Activities Report for the Quarter Ended 31 Dec 21

RNS Number : 1150A
MC Mining Limited
31 January 2022
 

ANNOUNCEMENT  31 January 2022

 

ACTIVITIES REPORT FOR THE QUARTER ENDED 31 DECEMBER 2021

FOR

MC MINING LIMITED ("MC Mining" or the "Company") AND ITS SUBSIDIARY COMPANIES

 

HIGHLIGHTS

• Health and safety remains a priority and one lost-time injury (LTI) was recorded during the quarter (FY2022 Q1: two LTIs);

• Measures previously implemented to restrict the spread of the COVID-19 virus at the various group workplaces remain in place.  During the quarter, three employees (FY2022 Q1: 14) contracted the virus;

• A COVID-19 vaccination programme was implemented at the high grade Uitkomst metallurgical and thermal coal mine (Uitkomst Colliery or Uitkomst) has resulted in 82% of Uitkomst's employees being fully vaccinated or having had at least one vaccine dose;

• Run-of-mine (ROM) coal production at Uitkomst was marginally lower than the December 2020 quarter (107,188 tonnes (t) vs.
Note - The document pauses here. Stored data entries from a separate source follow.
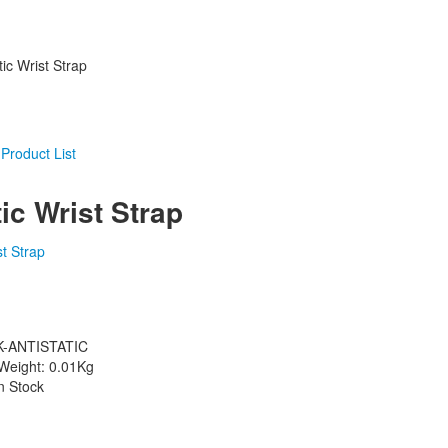
tic Wrist Strap
tic Wrist Strap
K-ANTISTATIC
Weight: 0.01Kg
in Stock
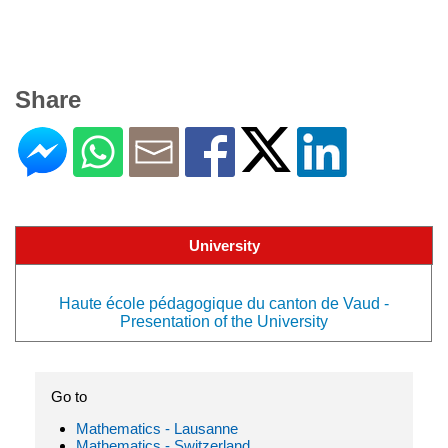
Share
University
Haute école pédagogique du canton de Vaud -
Presentation of the University
Go to
Mathematics - Lausanne
Mathematics - Switzerland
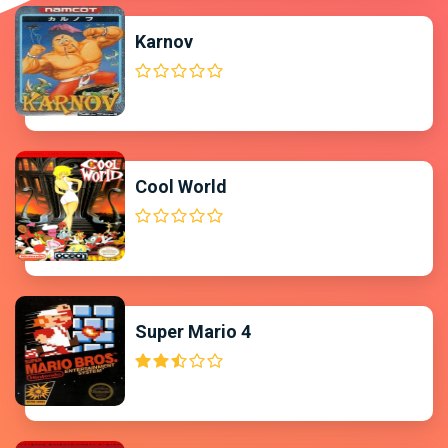
Karnov
Cool World
Super Mario 4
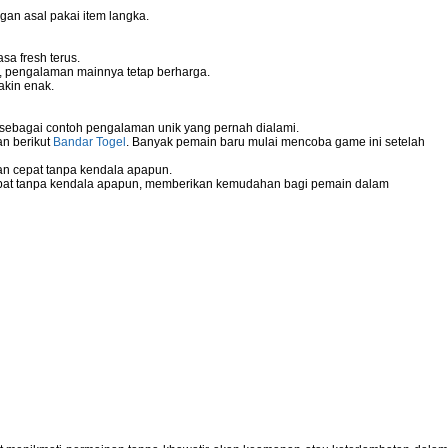
gan asal pakai item langka.
sa fresh terus.
g, pengalaman mainnya tetap berharga.
akin enak.
 sebagai contoh pengalaman unik yang pernah dialami.
an berikut
Bandar Togel
. Banyak pemain baru mulai mencoba game ini setelah
n cepat tanpa kendala apapun.
pat tanpa kendala apapun, memberikan kemudahan bagi pemain dalam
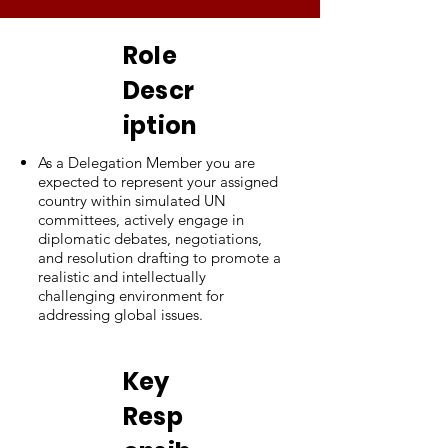
Role
Descr
iption
As a Delegation Member you are
expected to represent your assigned
country within simulated UN
committees, actively engage in
diplomatic debates, negotiations,
and resolution drafting to promote a
realistic and intellectually
challenging environment for
addressing global issues.
Key
Resp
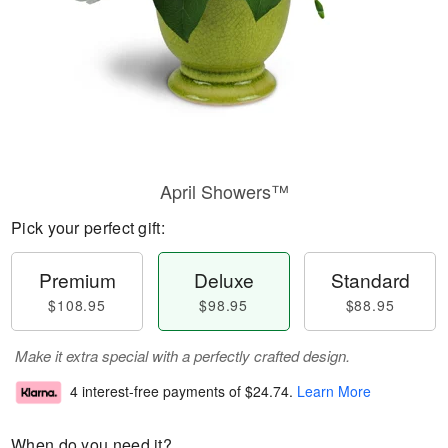
April Showers™
Pick your perfect gift:
Premium
Deluxe
Standard
$108.95
$98.95
$88.95
Make it extra special with a perfectly crafted design.
4 interest-free payments of
$24.74
.
Learn More
When do you need it?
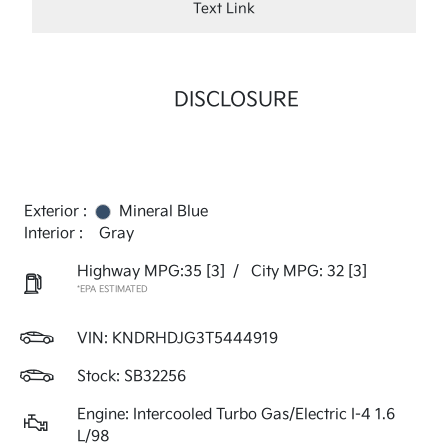
Text Link
DISCLOSURE
Exterior :
Mineral Blue
Interior :
Gray
Highway MPG:35
[3]
/
City MPG: 32
[3]
*EPA ESTIMATED
VIN:
KNDRHDJG3T5444919
Stock: SB32256
Engine: Intercooled Turbo Gas/Electric I-4 1.6
L/98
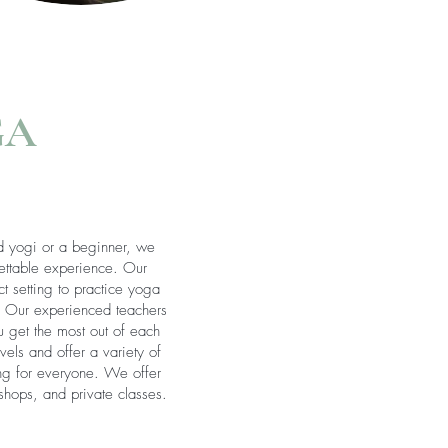
GA
 yogi or a beginner, we
ettable experience. Our
t setting to practice yoga
. Our experienced teachers
u get the most out of each
els and offer a variety of
ing for everyone. We offer
shops, and private classes.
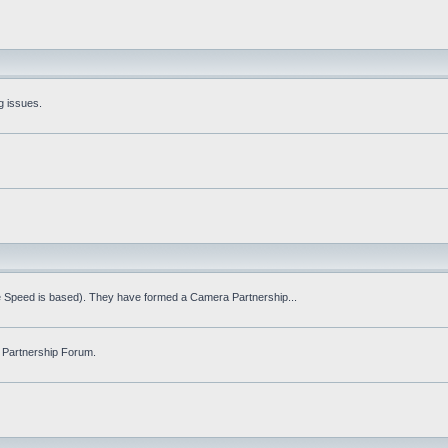
g issues.
fe Speed is based). They have formed a Camera Partnership...
 Partnership Forum.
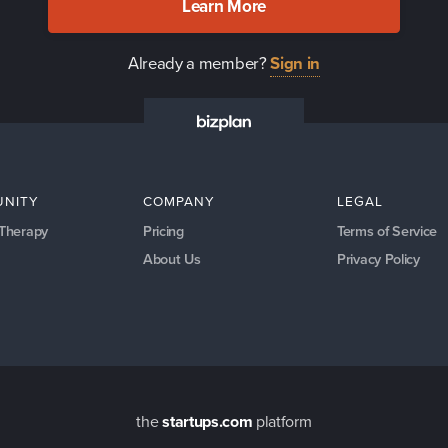
Learn More
Already a member?
Sign in
NITY
COMPANY
LEGAL
 Therapy
Pricing
Terms of Service
About Us
Privacy Policy
the
startups.com
platform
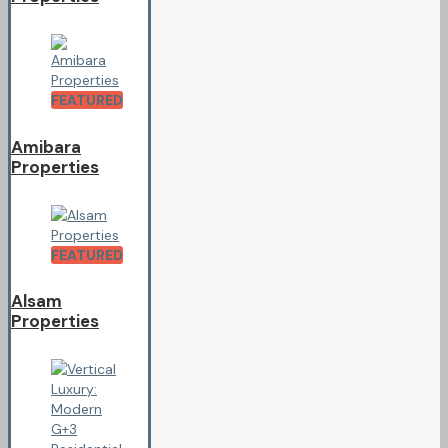
FEATURED
Amibara
Properties
FEATURED
Alsam
Properties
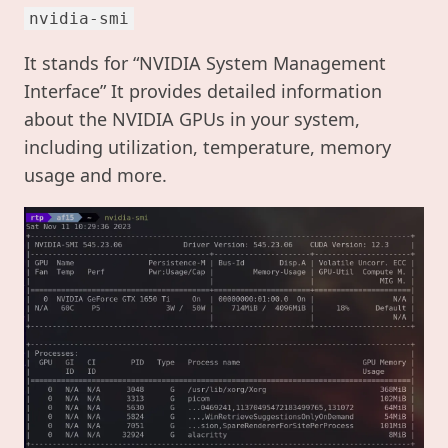
nvidia-smi
It stands for “NVIDIA System Management
Interface” It provides detailed information
about the NVIDIA GPUs in your system,
including utilization, temperature, memory
usage and more.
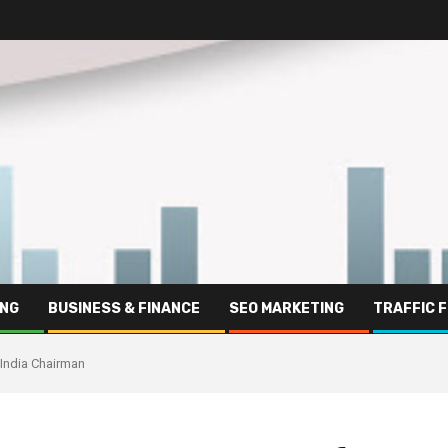
ING
BUSINESS & FINANCE
SEO MARKETING
TRAFFIC 
s India Chairman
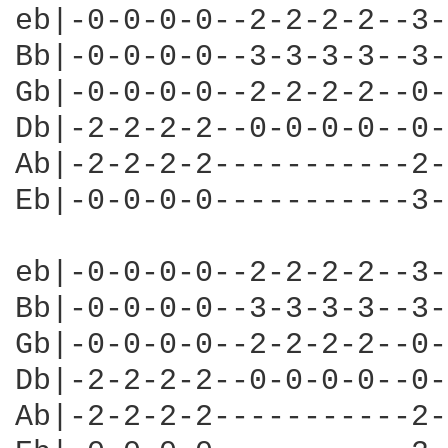
eb|-0-0-0-0--2-2-2-2--3-
Bb|-0-0-0-0--3-3-3-3--3-
Gb|-0-0-0-0--2-2-2-2--0-
Db|-2-2-2-2--0-0-0-0--0-
Ab|-2-2-2-2-----------2-
Eb|-0-0-0-0-----------3-
eb|-0-0-0-0--2-2-2-2--3-
Bb|-0-0-0-0--3-3-3-3--3-
Gb|-0-0-0-0--2-2-2-2--0-
Db|-2-2-2-2--0-0-0-0--0-
Ab|-2-2-2-2-----------2-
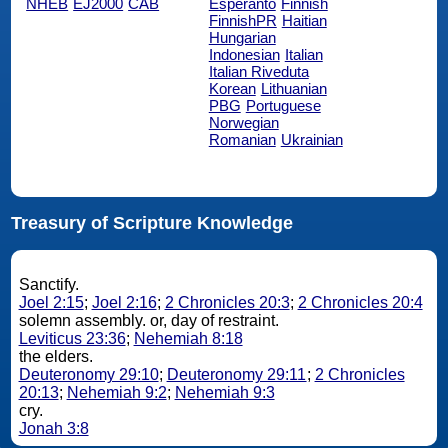
NHEB
EJ2000
CAB
Esperanto
Finnish
FinnishPR
Haitian
Hungarian
Indonesian
Italian
Italian Riveduta
Korean
Lithuanian
PBG
Portuguese
Norwegian
Romanian
Ukrainian
Treasury of Scripture Knowledge
Sanctify.
Joel 2:15
;
Joel 2:16
;
2 Chronicles 20:3
;
2 Chronicles 20:4
solemn assembly. or, day of restraint.
Leviticus 23:36
;
Nehemiah 8:18
the elders.
Deuteronomy 29:10
;
Deuteronomy 29:11
;
2 Chronicles
20:13
;
Nehemiah 9:2
;
Nehemiah 9:3
cry.
Jonah 3:8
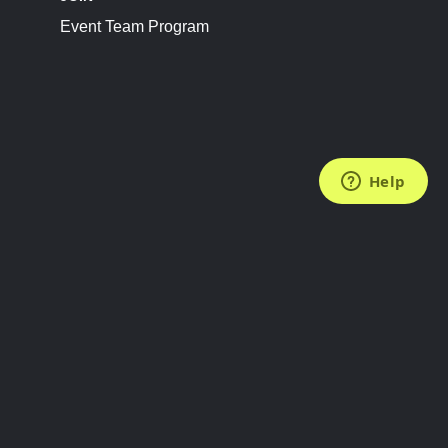
Event Team Program
FOLLOW US
Subscribe to the Newsletter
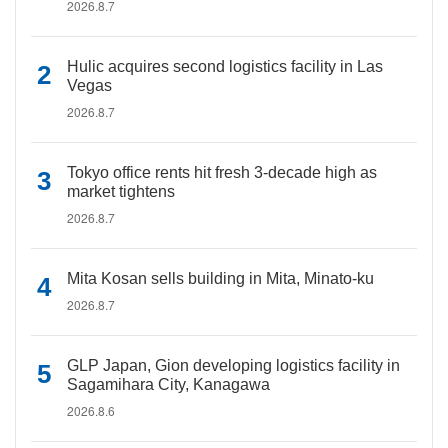
2026.8.7
Hulic acquires second logistics facility in Las
Vegas
2026.8.7
Tokyo office rents hit fresh 3-decade high as
market tightens
2026.8.7
Mita Kosan sells building in Mita, Minato-ku
2026.8.7
GLP Japan, Gion developing logistics facility in
Sagamihara City, Kanagawa
2026.8.6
FY2021 Q2: 108,945t);

• 49,063t of coal sales during the quarter (FY2021 Q2: 81,486t) comprising 43,280t (FY2021 Q2: 72,656t) of high grade metallurgical and thermal coal and 5,783t (FY2021 Q2: 8,830t) of lower grade middlings coal;

• Revenue per tonne increased to $111/t (FY2021 Q2: $66/t) due to the much higher API4 coal prices recorded during the quarter;

• Limited activities were undertaken at the Company's Makhado hard coking coal project (MakhadoProject or Makhado), Vele semi-soft coking and thermal coal colliery (VeleColliery or Vele) and Greater Soutpansberg Projects (GSP) during the quarter;

• Subsequent to the end of the quarter, the Industrial Development Corporation of South Africa Limited (IDC) extended the repayment date for the R160 million ($10.3 million) loan plus accrued interest from 31 January 2022 to 30 November 2022;

• The terminal drawdown date of the additional R245 million ($15.8 million) IDC term loan for the development of Phase 1 of Makhado was extended from 31 January 2022 to 30 November 2022, with the drawdown remaining subject to the IDC re-affirming its due diligence;

• Makhado Project composite debt/equity funding initiatives, including detailed due diligence processes by potential funders, continued during the quarter;

• Appointment of shareholder representative Non-Executive Director Mr Junchao Liu, following the retirement of Mr Shangren Ding; and

• Available cash and facilities at quarter-end was $3.2 million ($3.5 million at 30 September 2021) and restricted cash was $0.03 million.

 

COMMENTARY

A number of parties are continuing their due diligence review for providing the balance of the funding required by the Company to develop Makhado. MC Mining remains confident that the parties taking part in the process will commit the necessary funds to complete the funding package, anticipated to be finalised during H1 CY2022. The Company is progressing several alternative strategies to raise additional funding including, but not limited to, the issue of new equity for cash in MC Mining or subsidiary companies, or further debt funding

COVID-19

The health and safety of the MC Mining group's employees and its contractors is a priority and measures previously implemented to restrict the spread of COVID-19 remain in place. During the quarter, two Uitkomst employees tested positive for the virus (FY2022 Q1: 14 positive tests). One positive COVID-19 case was reported at the Makhado Project and no cases were recorded at the Vele or GSP projects.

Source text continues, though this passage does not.